• Connected canines

    Connected canines

    In Tanzania, researchers are using facial recognition technology to combat the transmission of rabies from animals to people.

    As part of the initiative, a smartphone app is being field-tested in a mass dog-vaccination project in Tanzania’s Mara region by Washington State University’s (WSU) Paul G Allen school for Global Animal Health and US company PiP My Pet Technologies.

    The app – originally developed by PiP to reunite lost pets with their owners – is now being employed to keep track of whether stray or lost dogs have been vaccinated. Each vaccination is logged in a database, reducing the need for microchips – technology that can be expensive and time-consuming to implement.

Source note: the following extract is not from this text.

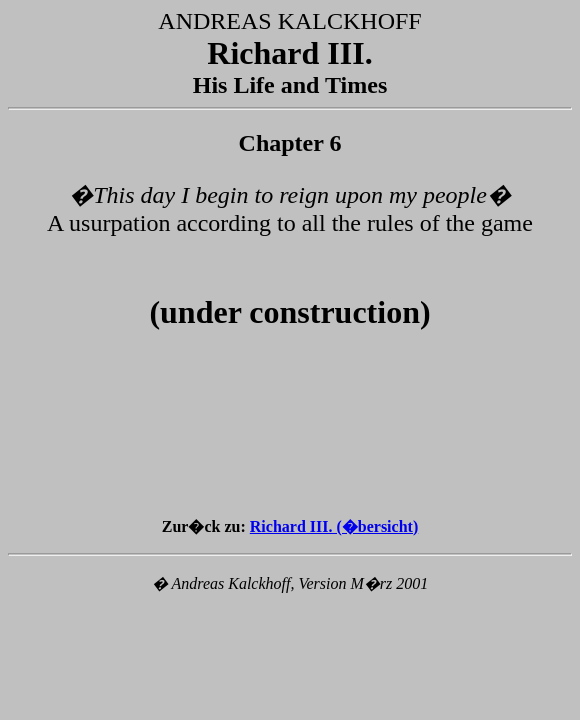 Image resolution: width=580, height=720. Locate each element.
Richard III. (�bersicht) (334, 526)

    The WHO reports that almost all human rabies across the globe is transmitted from rabid dogs, killing about 59 000 people each year. Felix Lankester, director of WSU’s Rabies Free Tanzania programme, says the new technology accelerates the process of animal vaccination at a lower cost, preventing more deaths.

    ‘Not only could this technology improve the efficiency with which we roll out mass dog vaccination across Tanzania right now, it could [also] tell us which vaccination strategies are most effective.’

    WSU vaccinated more than 275 000 dogs across Tanzania and Kenya last year, and the campaign is now nearing 2 million vaccinations.